Examining grid-forming converters
Incite Energy electrical engineer, Matias Valdes, shares this comprehensive review about some pilot projects and demonstrations around the world examining grid-forming (GFM) converters. This paper present interesting angles and different perspectives to address the topic and the latest results from on-field …
Incite Energy electrical engineer, Matias Valdes, shares this comprehensive review about some pilot projects and demonstrations around the world examining grid-forming (GFM) converters.
This paper present interesting angles and different perspectives to address the topic and the latest results from on-field experiments. (Australian Hornsdale Tesla BESS (SA), Dalrymple ESCRI BESS (SA) and AusNet (VIC) GESS for distribution network managed by ABB Australia are mentioned as 3 of the most significant worldwide!).
As mentioned in the paper, GFM inverters are converters capable of controlling the voltage at its terminals independently of the grid voltage. This gives them important advantages over current control schemes, as GFM can consistently provide a voltage signal in the presence of network imbalances and even in the absence of grid voltage, all of which are impossible for grid following inverters (GFL).
Some key conclusions from this research:
To this day, there are slightly different definitions about what a GFM converter is.

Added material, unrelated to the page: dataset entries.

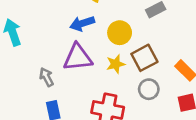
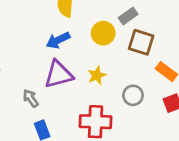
yellow circle: (120, 33) -> (103, 33), moved
brown square: (144, 58) -> (141, 42), moved, turned -36

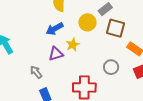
purple triangle: (58, 74) -> (56, 54), size x0.7
yellow star: (97, 75) -> (73, 45), moved

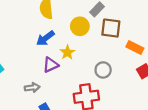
gray circle: (111, 67) -> (103, 70), moved
gray arrow: (36, 72) -> (32, 88), turned 128

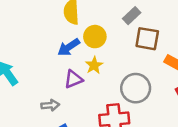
yellow circle: (80, 26) -> (95, 37), moved
gray circle: (103, 70) -> (136, 88), size x1.5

This should be addressed by regulators and national grid codes should include a unique and clear definition for GFM. On a similar note, its ability to contribute to the system inertia, fault infeed, synchronous torque, island operation services makes it necessary to regulate its expected performances to establish a common standard regarding the connection of power converters to the grid, facilitating large-scale developing of this technology worldwide.
These pilots will play a key role in validating the important correlation between their observed behaviour in real operations and different GFM control schemes (droop methods, virtual synchronous machines (VSM), etc) presented in research studies with their associated models (modal analysis with eigensystems become more and more valuable to understand power systems dynamic states). It’s highlighted how this matching-check should be done under both normal and fault conditions and considering multiple GFM converters with different control settings interacting with each other.
There is evidence suggesting important benefits from utilising distribution networks for the provision of ancillary services at the MV level. Furthermore, in the future these ancillary services could benefit from LV optimisations at the DC side (PV/BESS mix) connected to the network through GFM converters. Smart meters and demand response management tools will play a key role enabling the development of LV GFM pilots that can provide additional gear to facilitate a decarbonised smart grid fully supported by renewables.